Peut-on en trouver une formule de récurrence, une expression fonctionnelle, ou un algorithme d’analyse pour ma séquence?
Je me mis donc à l’admirer comme on ferait avec une œuvre d’art, à la recherche d’une signification cachée. J’avais recherché toutes les symétries entre les chiffres comme s’il s’agissait de perles rares. Et j’étais parvenu à des résultats étonnants à travers un algorithme graphique que j’avais inventé à l’occurrence.
En observant la suite dans son intégralité on s’aperçoit qu’elle est constituée par 9 séquences élémentaires de 12 chiffres, qui se répètent pour deux fois chacune.
Une fois isolé la dernière ficelle correspondante à la suite qui se compose de 24 fois le nombre 9, on constate que chaque séquence élémentaire se répète à l’identique dans les positions n et 17-n pour chaque n<16.
J’avais donc trouvé une première propriété de la séquence.
Et encore, la première moitié de chaque ficelle est complémentaire à la deuxième par rapport au nombre 9.
1,1,2,3,5,8,4,3,7,1,8,9 est complémentaire à 8,8,7,6,4,1,5,6,2,8,1,9
2,2,4,6,1,7,8,6,5,2,7,9 l’est par rapport à 7,7,5,3,8,2,1,3,4,7,2,9 et ainsi de suite.
Puis je créai un cube à quatre dimensions, modélisant les systèmes naturels dans une sorte de Suduku tridimensionnel, dans lequel les déplacements de position sur les plans cartésiens d’une même couche cubique suivait la même logique de la construction de la séquence, tandis que les déplacements dans une couche cubique inferieure, vers le centre du cube, suivait une fonction de racine carrée.

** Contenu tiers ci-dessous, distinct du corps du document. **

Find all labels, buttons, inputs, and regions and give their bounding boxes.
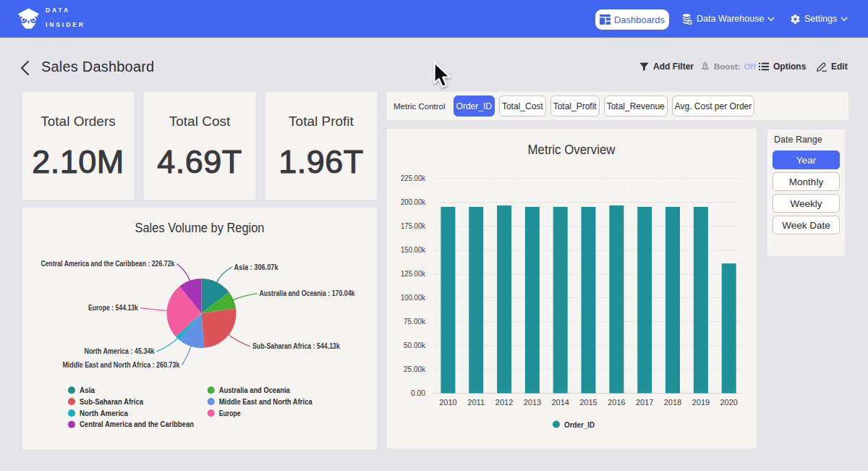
svg-text:25.00k: 25.00k [404, 365, 426, 373]
svg-text:2014: 2014 [551, 398, 569, 407]
svg-text:Order_ID: Order_ID [564, 420, 595, 429]
svg-text:North America : 45.34k: North America : 45.34k [84, 347, 154, 355]
svg-text:225.00k: 225.00k [401, 174, 426, 182]
svg-text:125.00k: 125.00k [401, 270, 426, 278]
svg-text:Metric Overview: Metric Overview [528, 143, 616, 157]
svg-text:2019: 2019 [692, 398, 710, 407]
svg-text:2018: 2018 [664, 398, 681, 407]
svg-text:Asia: Asia [80, 386, 95, 394]
svg-text:75.00k: 75.00k [404, 318, 426, 326]
svg-text:175.00k: 175.00k [401, 222, 426, 230]
svg-text:100.00k: 100.00k [401, 294, 426, 302]
svg-text:200.00k: 200.00k [401, 198, 426, 206]
svg-text:Sub-Saharan Africa : 544.13k: Sub-Saharan Africa : 544.13k [252, 341, 340, 350]
svg-text:0.00: 0.00 [411, 389, 425, 397]
svg-text:2013: 2013 [524, 398, 541, 407]
svg-text:North America: North America [80, 409, 128, 417]
svg-text:2015: 2015 [579, 398, 597, 407]
svg-text:Europe: Europe [219, 409, 241, 417]
svg-text:150.00k: 150.00k [401, 246, 426, 254]
svg-text:Central America and the Caribb: Central America and the Caribbean [80, 420, 194, 428]
svg-text:Australia and Oceania: Australia and Oceania [219, 386, 290, 394]
svg-text:2012: 2012 [495, 398, 513, 407]
svg-text:Europe : 544.13k: Europe : 544.13k [88, 303, 138, 312]
svg-text:Sales Volume by Region: Sales Volume by Region [135, 221, 265, 235]
svg-text:Asia : 306.07k: Asia : 306.07k [234, 263, 278, 271]
svg-text:2011: 2011 [467, 398, 485, 407]
svg-text:2020: 2020 [720, 398, 737, 407]
svg-text:2016: 2016 [608, 398, 625, 407]
svg-text:50.00k: 50.00k [404, 341, 426, 349]
svg-text:2010: 2010 [439, 398, 456, 407]
svg-text:Central America and the Caribb: Central America and the Caribbean : 226.… [41, 259, 174, 268]
svg-text:Sub-Saharan Africa: Sub-Saharan Africa [80, 397, 143, 406]
svg-text:Middle East and North Africa: Middle East and North Africa [219, 397, 312, 406]
svg-text:Australia and Oceania : 170.04: Australia and Oceania : 170.04k [260, 289, 355, 297]
svg-text:Middle East and North Africa :: Middle East and North Africa : 260.73k [62, 360, 179, 369]
svg-text:2017: 2017 [636, 398, 653, 407]
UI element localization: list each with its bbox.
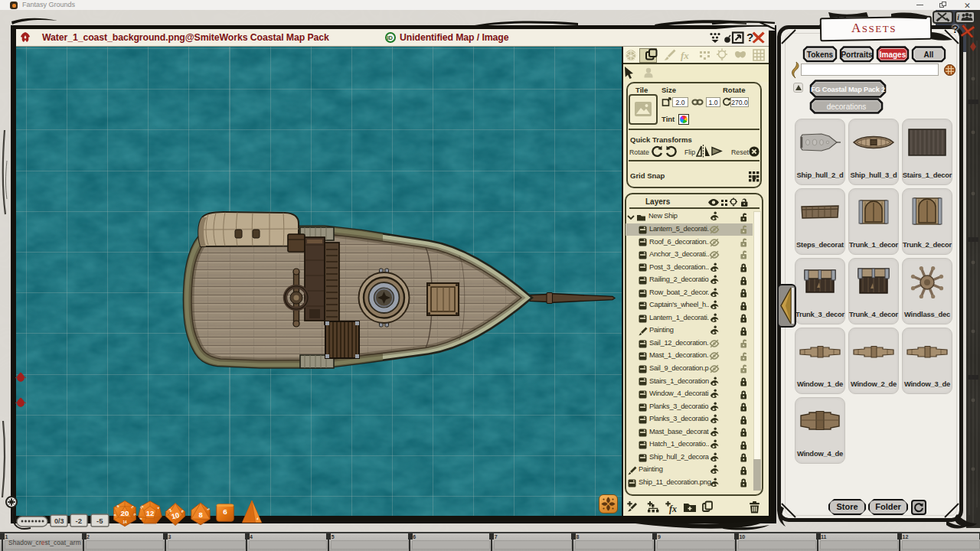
svg-text:FG Coastal Map Pack 2: FG Coastal Map Pack 2 <box>811 86 885 93</box>
svg-text:Portraits: Portraits <box>841 51 873 59</box>
svg-text:fx: fx <box>681 50 689 61</box>
svg-text:Tokens: Tokens <box>807 51 834 59</box>
svg-text:All: All <box>924 51 934 59</box>
svg-text:decorations: decorations <box>827 103 867 111</box>
svg-text:Images: Images <box>880 51 906 59</box>
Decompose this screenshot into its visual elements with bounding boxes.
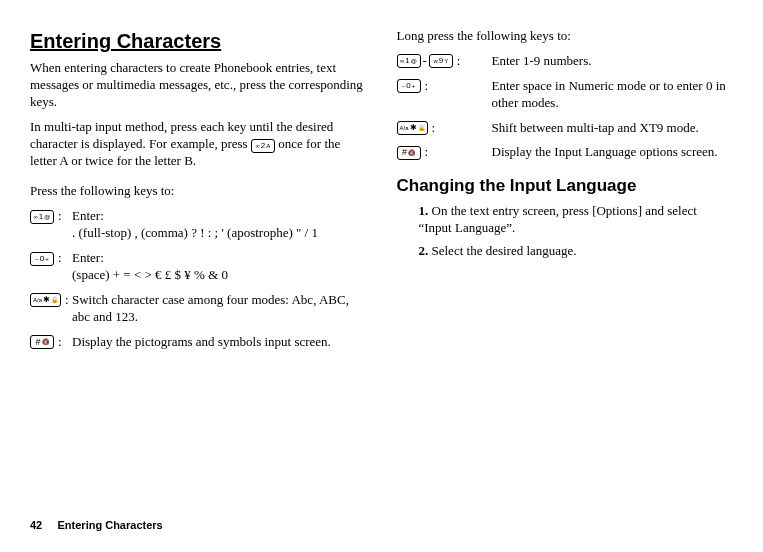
key-0-icon: –0+ <box>30 252 54 266</box>
key-2-icon: ∞2A <box>251 139 275 153</box>
colon: : <box>425 78 429 95</box>
colon: : <box>65 292 69 309</box>
colon: : <box>425 144 429 161</box>
long-row1-label: Enter 1-9 numbers. <box>492 53 734 70</box>
colon: : <box>432 120 436 137</box>
footer-title: Entering Characters <box>58 519 163 531</box>
colon: : <box>58 250 62 267</box>
press-intro: Press the following keys to: <box>30 183 367 200</box>
row2-detail: (space) + = < > € £ $ ¥ % & 0 <box>72 267 367 284</box>
heading-changing-input-language: Changing the Input Language <box>397 175 734 197</box>
key-9-icon: w9Y <box>429 54 453 68</box>
press-row-4: #🔇 : Display the pictograms and symbols … <box>30 334 367 351</box>
row3-label: Switch character case among four modes: … <box>72 292 367 326</box>
long-row2-label: Enter space in Numeric mode or to enter … <box>492 78 734 112</box>
long-row4-label: Display the Input Language options scree… <box>492 144 734 161</box>
long-row-4: #🔇 : Display the Input Language options … <box>397 144 734 161</box>
row2-label: Enter: <box>72 250 367 267</box>
row1-label: Enter: <box>72 208 367 225</box>
key-hash-icon: #🔇 <box>30 335 54 349</box>
colon: : <box>58 334 62 351</box>
long-row-1: ∞1@ - w9Y : Enter 1-9 numbers. <box>397 53 734 70</box>
colon: : <box>58 208 62 225</box>
press-row-2: –0+ : Enter: (space) + = < > € £ $ ¥ % &… <box>30 250 367 284</box>
key-star-icon: A/a✱🔒 <box>397 121 428 135</box>
colon: : <box>457 53 461 70</box>
intro-paragraph-1: When entering characters to create Phone… <box>30 60 367 111</box>
key-1-icon: ∞1@ <box>30 210 54 224</box>
key-star-icon: A/a✱🔒 <box>30 293 61 307</box>
step-1: 1. On the text entry screen, press [Opti… <box>415 203 734 237</box>
page-number: 42 <box>30 519 42 531</box>
long-row3-label: Shift between multi-tap and XT9 mode. <box>492 120 734 137</box>
row1-detail: . (full-stop) , (comma) ? ! : ; ' (apost… <box>72 225 367 242</box>
row4-label: Display the pictograms and symbols input… <box>72 334 367 351</box>
step-2: 2. Select the desired language. <box>415 243 734 260</box>
key-hash-icon: #🔇 <box>397 146 421 160</box>
heading-entering-characters: Entering Characters <box>30 28 367 54</box>
intro-paragraph-2: In multi-tap input method, press each ke… <box>30 119 367 170</box>
long-row-2: –0+ : Enter space in Numeric mode or to … <box>397 78 734 112</box>
key-1-icon: ∞1@ <box>397 54 421 68</box>
press-row-3: A/a✱🔒 : Switch character case among four… <box>30 292 367 326</box>
range-dash: - <box>423 53 427 70</box>
page-footer: 42 Entering Characters <box>30 518 163 532</box>
long-row-3: A/a✱🔒 : Shift between multi-tap and XT9 … <box>397 120 734 137</box>
steps-list: 1. On the text entry screen, press [Opti… <box>397 203 734 260</box>
long-press-intro: Long press the following keys to: <box>397 28 734 45</box>
press-row-1: ∞1@ : Enter: . (full-stop) , (comma) ? !… <box>30 208 367 242</box>
key-0-icon: –0+ <box>397 79 421 93</box>
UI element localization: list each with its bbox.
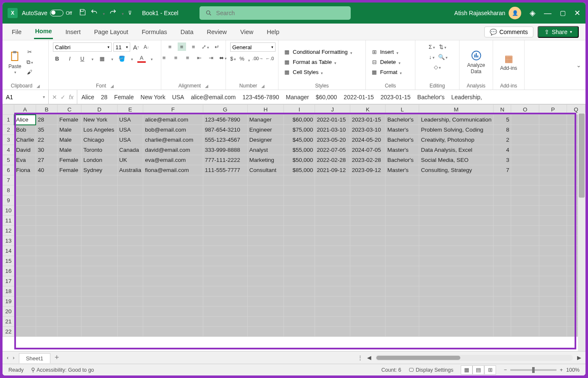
- cell[interactable]: Sydney: [81, 165, 117, 175]
- orientation-icon[interactable]: ⤢: [201, 42, 210, 51]
- cell[interactable]: [203, 185, 247, 196]
- cell[interactable]: [58, 226, 81, 236]
- column-header[interactable]: P: [539, 105, 567, 115]
- undo-icon[interactable]: [90, 8, 98, 18]
- format-as-table-button[interactable]: ▦Format as Table: [283, 58, 352, 66]
- underline-icon[interactable]: U: [78, 54, 87, 63]
- cell[interactable]: [81, 185, 117, 196]
- cell[interactable]: Female: [58, 115, 81, 125]
- currency-icon[interactable]: $: [230, 54, 236, 63]
- cell[interactable]: $45,000: [284, 135, 315, 145]
- cell[interactable]: 22: [36, 135, 57, 145]
- zoom-control[interactable]: − + 100%: [504, 367, 580, 373]
- cell[interactable]: [511, 206, 539, 216]
- cell[interactable]: [36, 246, 57, 256]
- row-header[interactable]: 18: [3, 286, 14, 296]
- column-header[interactable]: E: [117, 105, 143, 115]
- cell[interactable]: Designer: [247, 135, 284, 145]
- cell[interactable]: Male: [58, 145, 81, 155]
- row-header[interactable]: 22: [3, 327, 14, 337]
- cell[interactable]: [386, 185, 419, 196]
- menu-view[interactable]: View: [239, 25, 254, 39]
- dialog-launcher-icon[interactable]: ◢: [110, 84, 114, 88]
- cell[interactable]: [81, 276, 117, 286]
- cell[interactable]: 2022-01-15: [315, 115, 350, 125]
- cell[interactable]: bob@email.com: [143, 125, 203, 135]
- cell[interactable]: [247, 296, 284, 307]
- cell[interactable]: [494, 256, 511, 266]
- cell[interactable]: [58, 256, 81, 266]
- cell[interactable]: [539, 256, 567, 266]
- cell[interactable]: [511, 286, 539, 296]
- redo-icon[interactable]: [109, 8, 117, 18]
- cell[interactable]: [511, 125, 539, 135]
- search-box[interactable]: [200, 6, 351, 20]
- cell[interactable]: 2024-05-20: [350, 135, 385, 145]
- cell[interactable]: 2: [494, 135, 511, 145]
- cell[interactable]: [284, 256, 315, 266]
- row-header[interactable]: 6: [3, 165, 14, 175]
- decrease-indent-icon[interactable]: ⇤: [195, 53, 204, 62]
- cell[interactable]: [247, 216, 284, 226]
- delete-cells-button[interactable]: ⊟Delete: [370, 58, 402, 66]
- cell[interactable]: [511, 317, 539, 327]
- cell[interactable]: Male: [58, 125, 81, 135]
- column-header[interactable]: O: [511, 105, 539, 115]
- cell[interactable]: [203, 266, 247, 276]
- decrease-decimal-icon[interactable]: ←.0: [265, 54, 274, 63]
- cell[interactable]: [539, 115, 567, 125]
- cell[interactable]: [143, 246, 203, 256]
- undo-dropdown-icon[interactable]: [102, 9, 105, 17]
- menu-review[interactable]: Review: [206, 25, 228, 39]
- cell[interactable]: $60,000: [284, 115, 315, 125]
- cell[interactable]: [117, 256, 143, 266]
- increase-decimal-icon[interactable]: .00→: [254, 54, 262, 63]
- cell[interactable]: [511, 327, 539, 337]
- cell[interactable]: [247, 307, 284, 317]
- cell[interactable]: [143, 236, 203, 246]
- maximize-icon[interactable]: ▢: [560, 9, 566, 17]
- cell[interactable]: [419, 196, 494, 206]
- cell[interactable]: Bob: [14, 125, 36, 135]
- cell[interactable]: [14, 196, 36, 206]
- cell[interactable]: [247, 266, 284, 276]
- fill-dropdown[interactable]: [130, 55, 133, 62]
- cell[interactable]: [117, 317, 143, 327]
- cell[interactable]: [539, 276, 567, 286]
- cell-styles-button[interactable]: ▦Cell Styles: [283, 68, 352, 77]
- cell[interactable]: [315, 246, 350, 256]
- analyze-data-button[interactable]: Analyze Data: [464, 49, 488, 75]
- cell[interactable]: 2021-03-10: [315, 125, 350, 135]
- row-header[interactable]: 4: [3, 145, 14, 155]
- cell[interactable]: [203, 196, 247, 206]
- cell[interactable]: [284, 196, 315, 206]
- cell[interactable]: [494, 317, 511, 327]
- column-header[interactable]: H: [247, 105, 284, 115]
- cell[interactable]: USA: [117, 135, 143, 145]
- cell[interactable]: [203, 236, 247, 246]
- cell[interactable]: [386, 226, 419, 236]
- cell[interactable]: [143, 296, 203, 307]
- cell[interactable]: [315, 236, 350, 246]
- cell[interactable]: [511, 155, 539, 165]
- cell[interactable]: New York: [81, 115, 117, 125]
- cell[interactable]: [14, 296, 36, 307]
- prev-sheet-icon[interactable]: ‹: [7, 354, 8, 361]
- cell[interactable]: 8: [494, 125, 511, 135]
- vertical-scrollbar[interactable]: [578, 113, 585, 351]
- cell[interactable]: [14, 256, 36, 266]
- paste-button[interactable]: Paste: [7, 49, 23, 75]
- cell[interactable]: [247, 286, 284, 296]
- cell[interactable]: 777-111-2222: [203, 155, 247, 165]
- cell[interactable]: [143, 317, 203, 327]
- cell[interactable]: [14, 317, 36, 327]
- cell[interactable]: [247, 246, 284, 256]
- cell[interactable]: [58, 276, 81, 286]
- cell[interactable]: [494, 296, 511, 307]
- cell[interactable]: [36, 206, 57, 216]
- cell[interactable]: fiona@email.com: [143, 165, 203, 175]
- row-header[interactable]: 12: [3, 226, 14, 236]
- collapse-ribbon-icon[interactable]: ⌄: [576, 62, 581, 69]
- cell[interactable]: 3: [494, 155, 511, 165]
- cell[interactable]: [539, 206, 567, 216]
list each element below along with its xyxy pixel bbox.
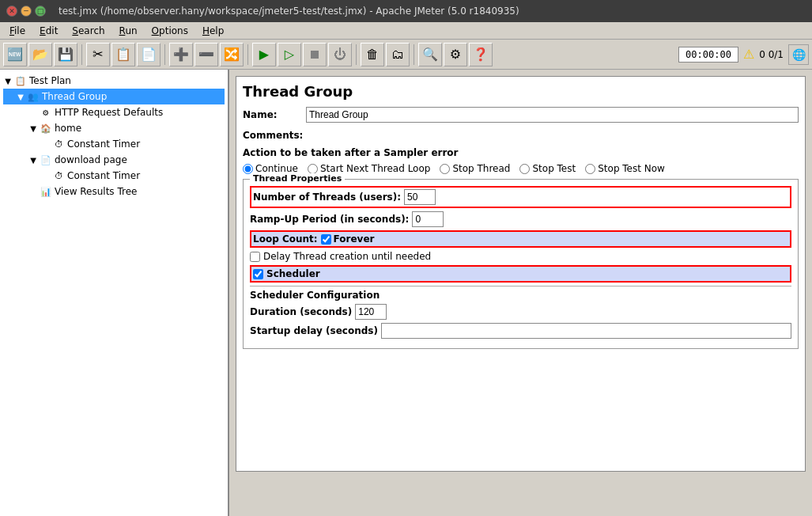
menu-bar: File Edit Search Run Options Help bbox=[0, 22, 812, 40]
expand-arrow-view-results bbox=[28, 188, 38, 196]
duration-input[interactable] bbox=[355, 304, 387, 320]
radio-continue-input[interactable] bbox=[243, 164, 253, 174]
tree-item-download-page[interactable]: ▼ 📄 download page bbox=[3, 152, 225, 168]
tree-item-constant-timer-1[interactable]: ⏱ Constant Timer bbox=[3, 136, 225, 152]
num-threads-row: Number of Threads (users): bbox=[250, 186, 791, 208]
menu-search[interactable]: Search bbox=[66, 24, 111, 38]
window-controls[interactable]: ✕ ─ □ bbox=[6, 6, 46, 17]
minimize-button[interactable]: ─ bbox=[21, 6, 32, 17]
toolbar-sep-1 bbox=[81, 44, 82, 65]
toolbar-sep-5 bbox=[414, 44, 414, 65]
name-row: Name: bbox=[243, 106, 799, 123]
radio-stop-thread-label: Stop Thread bbox=[452, 163, 510, 174]
num-threads-label: Number of Threads (users): bbox=[253, 192, 401, 203]
delay-row: Delay Thread creation until needed bbox=[250, 251, 791, 262]
tree-item-home[interactable]: ▼ 🏠 home bbox=[3, 120, 225, 136]
name-input[interactable] bbox=[306, 107, 799, 123]
new-button[interactable]: 🆕 bbox=[3, 43, 27, 66]
scheduler-checkbox[interactable] bbox=[253, 269, 263, 279]
radio-stop-test-label: Stop Test bbox=[532, 163, 576, 174]
clear-button[interactable]: 🗑 bbox=[361, 43, 384, 66]
close-button[interactable]: ✕ bbox=[6, 6, 17, 17]
paste-button[interactable]: 📄 bbox=[137, 43, 161, 66]
stop-button[interactable]: ⏹ bbox=[303, 43, 327, 66]
tree-item-view-results-tree[interactable]: 📊 View Results Tree bbox=[3, 184, 225, 199]
radio-stop-test-now[interactable]: Stop Test Now bbox=[585, 163, 665, 174]
toolbar-right: 00:00:00 ⚠ 0 0/1 🌐 bbox=[678, 44, 809, 65]
panel-title: Thread Group bbox=[243, 83, 799, 100]
remote-button[interactable]: 🌐 bbox=[788, 44, 809, 65]
action-label: Action to be taken after a Sampler error bbox=[243, 147, 799, 158]
startup-delay-input[interactable] bbox=[381, 323, 791, 339]
startup-delay-row: Startup delay (seconds) bbox=[250, 323, 791, 339]
tree-label-test-plan: Test Plan bbox=[29, 75, 71, 86]
maximize-button[interactable]: □ bbox=[35, 6, 46, 17]
radio-stop-test-input[interactable] bbox=[519, 164, 530, 174]
expand-arrow-constant-timer-1 bbox=[41, 140, 51, 149]
shutdown-button[interactable]: ⏻ bbox=[328, 43, 352, 66]
toggle-button[interactable]: 🔀 bbox=[220, 43, 244, 66]
home-icon: 🏠 bbox=[40, 122, 52, 135]
thread-props-legend: Thread Properties bbox=[250, 173, 345, 184]
radio-continue[interactable]: Continue bbox=[243, 163, 298, 174]
tree-label-thread-group: Thread Group bbox=[42, 91, 107, 102]
help-button[interactable]: ❓ bbox=[469, 43, 493, 66]
timer-display: 00:00:00 bbox=[678, 47, 738, 63]
ramp-up-label: Ramp-Up Period (in seconds): bbox=[250, 214, 409, 225]
tree-label-home: home bbox=[55, 123, 81, 134]
radio-continue-label: Continue bbox=[255, 163, 298, 174]
toolbar-sep-4 bbox=[356, 44, 357, 65]
menu-run[interactable]: Run bbox=[113, 24, 144, 38]
duration-label: Duration (seconds) bbox=[250, 306, 352, 317]
radio-stop-thread[interactable]: Stop Thread bbox=[440, 163, 510, 174]
copy-button[interactable]: 📋 bbox=[111, 43, 135, 66]
scheduler-row: Scheduler bbox=[250, 265, 791, 283]
duration-row: Duration (seconds) bbox=[250, 304, 791, 320]
constant-timer-1-icon: ⏱ bbox=[52, 138, 65, 150]
menu-help[interactable]: Help bbox=[196, 24, 230, 38]
delay-checkbox[interactable] bbox=[250, 252, 260, 262]
scheduler-config-section: Scheduler Configuration Duration (second… bbox=[250, 286, 791, 339]
radio-stop-thread-input[interactable] bbox=[440, 164, 450, 174]
radio-stop-test-now-input[interactable] bbox=[585, 164, 595, 174]
expand-arrow-http-defaults bbox=[28, 108, 38, 117]
tree-item-thread-group[interactable]: ▼ 👥 Thread Group bbox=[3, 89, 225, 104]
right-panel: Thread Group Name: Comments: Action to b… bbox=[229, 70, 812, 516]
expand-arrow-download-page: ▼ bbox=[28, 156, 38, 165]
expand-arrow-thread-group: ▼ bbox=[16, 93, 25, 101]
radio-stop-test[interactable]: Stop Test bbox=[519, 163, 576, 174]
tree-item-http-defaults[interactable]: ⚙ HTTP Request Defaults bbox=[3, 104, 225, 120]
tree-label-http-defaults: HTTP Request Defaults bbox=[55, 107, 163, 118]
save-button[interactable]: 💾 bbox=[54, 43, 77, 66]
delay-label: Delay Thread creation until needed bbox=[263, 251, 431, 262]
radio-next-loop[interactable]: Start Next Thread Loop bbox=[308, 163, 430, 174]
thread-group-icon: 👥 bbox=[27, 90, 40, 103]
radio-next-loop-label: Start Next Thread Loop bbox=[320, 163, 430, 174]
radio-next-loop-input[interactable] bbox=[308, 164, 318, 174]
name-label: Name: bbox=[243, 109, 306, 120]
expand-arrow-constant-timer-2 bbox=[41, 172, 51, 180]
tree-item-constant-timer-2[interactable]: ⏱ Constant Timer bbox=[3, 168, 225, 184]
function-button[interactable]: ⚙ bbox=[444, 43, 467, 66]
num-threads-input[interactable] bbox=[404, 189, 436, 205]
content-panel: Thread Group Name: Comments: Action to b… bbox=[236, 76, 806, 472]
cut-button[interactable]: ✂ bbox=[86, 43, 110, 66]
expand-button[interactable]: ➕ bbox=[169, 43, 193, 66]
menu-edit[interactable]: Edit bbox=[33, 24, 64, 38]
clear-all-button[interactable]: 🗂 bbox=[386, 43, 410, 66]
search-tree-button[interactable]: 🔍 bbox=[418, 43, 442, 66]
open-button[interactable]: 📂 bbox=[28, 43, 52, 66]
collapse-button[interactable]: ➖ bbox=[195, 43, 218, 66]
forever-label: Forever bbox=[334, 233, 375, 245]
thread-props-section: Thread Properties Number of Threads (use… bbox=[243, 179, 799, 349]
ramp-up-input[interactable] bbox=[412, 211, 444, 227]
tree-item-test-plan[interactable]: ▼ 📋 Test Plan bbox=[3, 73, 225, 89]
menu-options[interactable]: Options bbox=[145, 24, 195, 38]
start-no-pause[interactable]: ▷ bbox=[278, 43, 301, 66]
window-title: test.jmx (/home/observer.hany/workspace/… bbox=[59, 6, 519, 17]
start-button[interactable]: ▶ bbox=[252, 43, 276, 66]
http-defaults-icon: ⚙ bbox=[40, 106, 52, 119]
menu-file[interactable]: File bbox=[3, 24, 32, 38]
comments-row: Comments: bbox=[243, 127, 799, 144]
forever-checkbox[interactable] bbox=[321, 234, 331, 245]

Ce fut à partir de là que mon intellect commença à tourner autour d’un matrix de chiffres, en occupant tous les espaces de ma vie, jour et nuit, comme une obsession. Je modélisais devant moi un hologramme après l’autre, en visualisant un par un les chiffres de ma séquence dans une logique universelle.
Chaque combinaison créait des images qui étaient tant hermétiques que significatives, pour expliquer tout un état des choses, de la dynamique du cosmos à la psychologie de l’homo sapiens, de la recherche gnostique du Dieu en soi au comportement des marchés boursiers.
Mon désir atemporel de tout savoir venait satisfait à fur et à mesure que mon état d’âme entrait en syntonie avec le modèle de ma séquence à 216 chiffres pour produire des effets fantasmatiques qui allaient très loin, jusqu’au bout de la connaissance humaine et encore plus loin, au-delà de l’inimaginable.
Ma vie avait soudainement basculé dans un monde complexe où l’irréel prenait la place du réel, condensé dans un seul point d’équilibre, le même séparant A de J dans l’histoire du peuple juif et du christianisme.
C’était pour moi une nouvelle naissance, marquée tant par le bouleversement de mon esprit que par une vision naissante de l’au-delà, tout mon être étant reformulé dans une conscience sacrée et futuriste.